Kuaa Kurun (Antaranews Kateng) - Hingga Januari 2018, terdata ada 146 orang dengan gangguan jiwa (ODGJ) di sejumlah wilayah di Kabupaten Gunung Mas (Gumas), dengan rinciannya 37 orang mengalami gangguan jiwa berat dan 109 orang mengalami gangguan jiwa ringan.

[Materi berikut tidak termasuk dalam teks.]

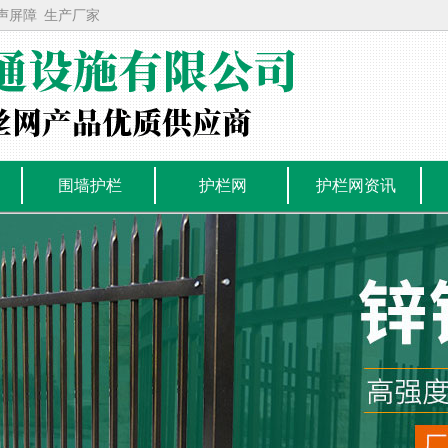
声屏障
生产厂家
围墙护栏
护栏网
护栏网资讯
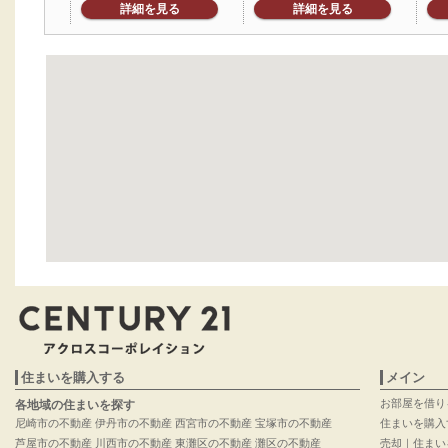
詳細を見る
詳細を見る
住まいを購入する
メイン
お部屋を借り
各地域の住まいを探す
尼崎市の不動産
伊丹市の不動産
西宮市の不動産
宝塚市の不動産
住まいを購入
芦屋市の不動産
川西市の不動産
東灘区の不動産
灘区の不動産
売却｜住まい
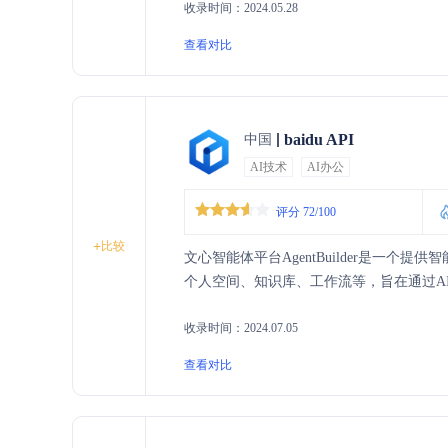
收录时间：2024.05.28
业的发展，满足客户多样化的需求。
查看对比
baidu API
中国
AI技术
AI办公
评分 72/100
+
比较
文心智能体平台AgentBuilder是一
个人空间、知识库、工作流等，旨在通过A
收录时间：2024.07.05
查看对比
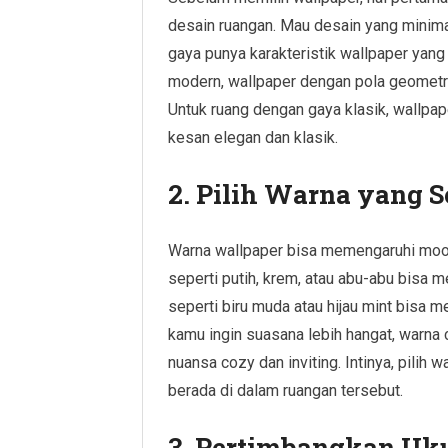
desain ruangan. Mau desain yang minimal
gaya punya karakteristik wallpaper yan
modern, wallpaper dengan pola geometris
Untuk ruang dengan gaya klasik, wallpa
kesan elegan dan klasik.
2. Pilih Warna yang 
Warna wallpaper bisa memengaruhi mood
seperti putih, krem, atau abu-abu bisa 
seperti biru muda atau hijau mint bisa
kamu ingin suasana lebih hangat, warna 
nuansa cozy dan inviting. Intinya, pilih
berada di dalam ruangan tersebut.
3. Pertimbangkan Uk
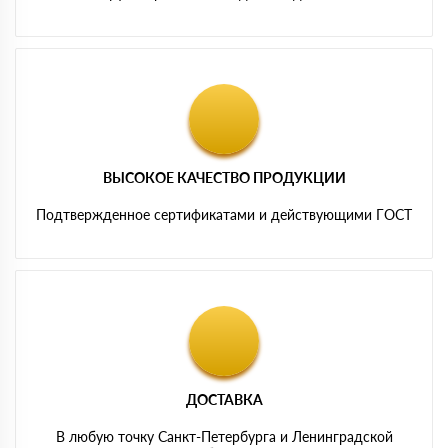
ВЫСОКОЕ КАЧЕСТВО ПРОДУКЦИИ
Подтвержденное сертификатами и действующими ГОСТ
ДОСТАВКА
В любую точку Санкт-Петербурга и Ленинградской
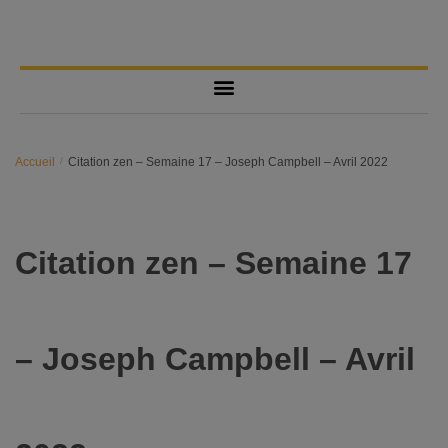
Accueil
/
Citation zen – Semaine 17 – Joseph Campbell – Avril 2022
Citation zen – Semaine 17
– Joseph Campbell – Avril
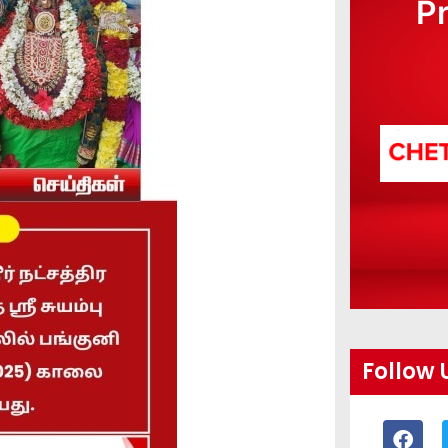
P
Follow 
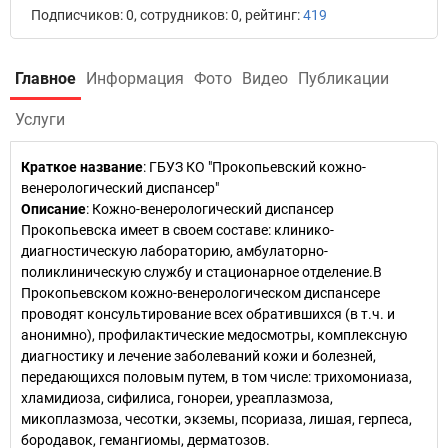
Подписчиков: 0, сотрудников: 0, рейтинг:
419
Главное
Информация
Фото
Видео
Публикации
Услуги
Краткое название
:
ГБУЗ КО "Прокопьевский кожно-
венерологический диспансер"
Описание
: Кожно-венерологический диспансер
Прокопьевска имеет в своем составе: клинико-
диагностическую лабораторию, амбулаторно-
поликлиническую службу и стационарное отделение.В
Прокопьевском кожно-венерологическом диспансере
проводят консультирование всех обратившихся (в т.ч. и
анонимно), профилактические медосмотры, комплексную
диагностику и лечение заболеваний кожи и болезней,
передающихся половым путем, в том числе: трихомониаза,
хламидиоза, сифилиса, гонореи, уреаплазмоза,
микоплазмоза, чесотки, экземы, псориаза, лишая, герпеса,
бородавок, гемангиомы, дерматозов.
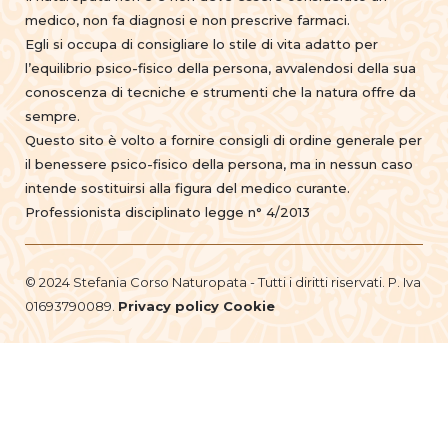
medico, non fa diagnosi e non prescrive farmaci.
Egli si occupa di consigliare lo stile di vita adatto per
l’equilibrio psico-fisico della persona, avvalendosi della sua
conoscenza di tecniche e strumenti che la natura offre da
sempre.
Questo sito è volto a fornire consigli di ordine generale per
il benessere psico-fisico della persona, ma in nessun caso
intende sostituirsi alla figura del medico curante.
Professionista disciplinato legge n° 4/2013
© 2024 Stefania Corso Naturopata - Tutti i diritti riservati. P. Iva
01693790089.
Privacy policy
Cookie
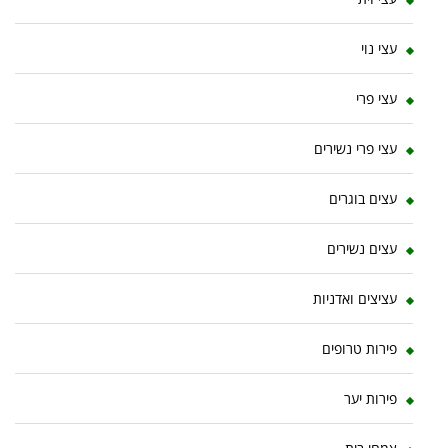
עצי נוי
עצי פרי
עצי פרי נשירים
עצים בוגרים
עצים נשירים
עציצים ואדניות
פירות טרופים
פירות יער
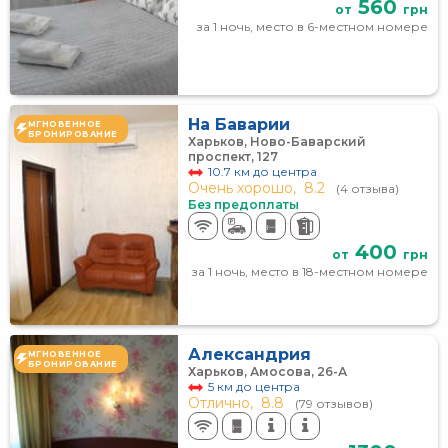
560
от
грн
за 1 ночь, место в 6-местном номере
На Баварии
МГНОВЕННОЕ
БРОНИРОВАНИЕ
Харьков, Ново-Баварский
проспект, 127
10.7 км до центра
Очень хорошо,
8.2
(4 отзыва)
Без предоплаты
400
от
грн
за 1 ночь, место в 18-местном номере
Александрия
МГНОВЕННОЕ
БРОНИРОВАНИЕ
Харьков, Амосова, 26-А
5 км до центра
Отлично,
8.8
(79 отзывов)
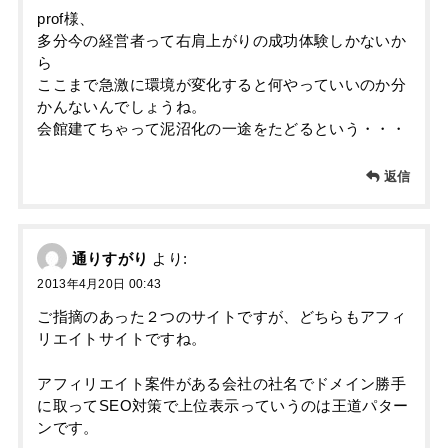
prof様、
多分今の経営者って右肩上がりの成功体験しかないか
ら
ここまで急激に環境が変化すると何やっていいのか分
かんないんでしょうね。
会館建てちゃって泥沼化の一途をたどるという・・・
返信
通りすがり
より:
2013年4月20日 00:43
ご指摘のあった２つのサイトですが、どちらもアフィ
リエイトサイトですね。
アフィリエイト案件がある会社の社名でドメイン勝手
に取ってSEO対策で上位表示っていうのは王道パター
ンです。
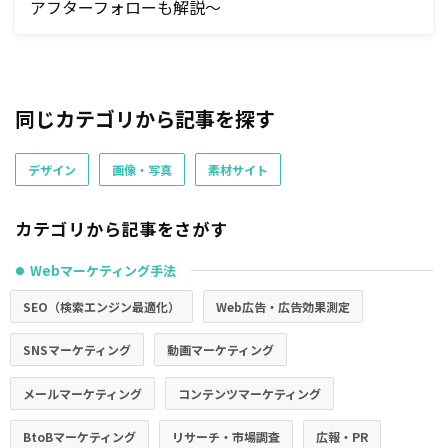
アフターフォローも解説～
同じカテゴリから記事を探す
デザイン
画像・写真
素材サイト
カテゴリから記事をさがす
Webマーケティング手法
●
SEO（検索エンジン最適化）
Web広告・広告効果測定
SNSマーケティング
動画マーケティング
メールマーケティング
コンテンツマーケティング
BtoBマーケティング
リサーチ・市場調査
広報・PR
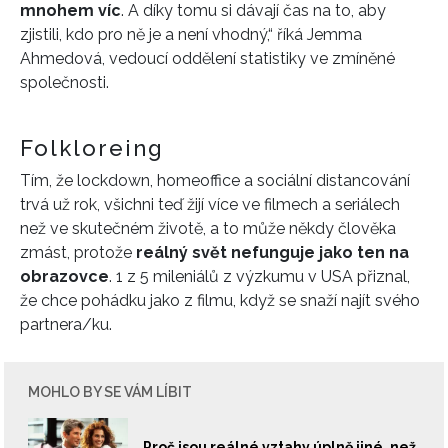
mnohem víc
. A díky tomu si dávají čas na to, aby
zjistili, kdo pro ně je a není vhodný,“ říká Jemma
Ahmedová, vedoucí oddělení statistiky ve zmíněné
společnosti.
Folkloreing
Tím, že lockdown, homeoffice a sociální distancování
trvá už rok, všichni teď žijí více ve filmech a seriálech
než ve skutečném životě, a to může někdy člověka
zmást, protože
reálný svět nefunguje jako ten na
obrazovce
. 1 z 5 mileniálů z výzkumu v USA přiznal,
že chce pohádku jako z filmu, když se snaží najít svého
partnera/ku.
MOHLO BY SE VÁM LÍBIT
Proč jsou reálné vztahy úplně jiné, než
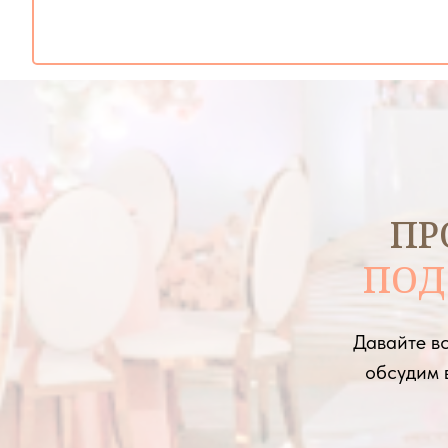
ПР
ПОД
Давайте вс
обсудим 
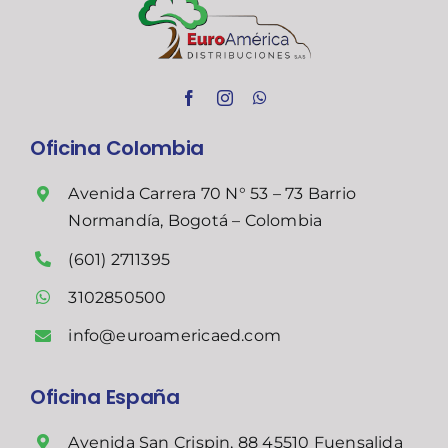
Oficina Colombia
Avenida Carrera 70 N° 53 – 73 Barrio
Normandía, Bogotá – Colombia
(601) 2711395
3102850500
info@euroamericaed.com
Oficina España
Avenida San Crispin, 88 45510 Fuensalida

"Data ini kami peroleh dari sejumlah Pusat Kesehatan Masyarakat (Puskesmas) yang ada di wilayah Kabupaten Gumas," terang Kepala Dinas Kesehatan (Dinkes) Kabupaten Gumas Maria Efianti melalui Kabid Pencegahan dan Pengendalian Penyakit Margaretha Triana yang didampingi oleh Kasie P2P Menular Nia Ernawati kepada Antara Kalteng, Jumat (9/2/18).


Ia mengatakan, jka berdasarkan jenis kelamin, terdata ada 99 laki-laki dan 47 perempuan.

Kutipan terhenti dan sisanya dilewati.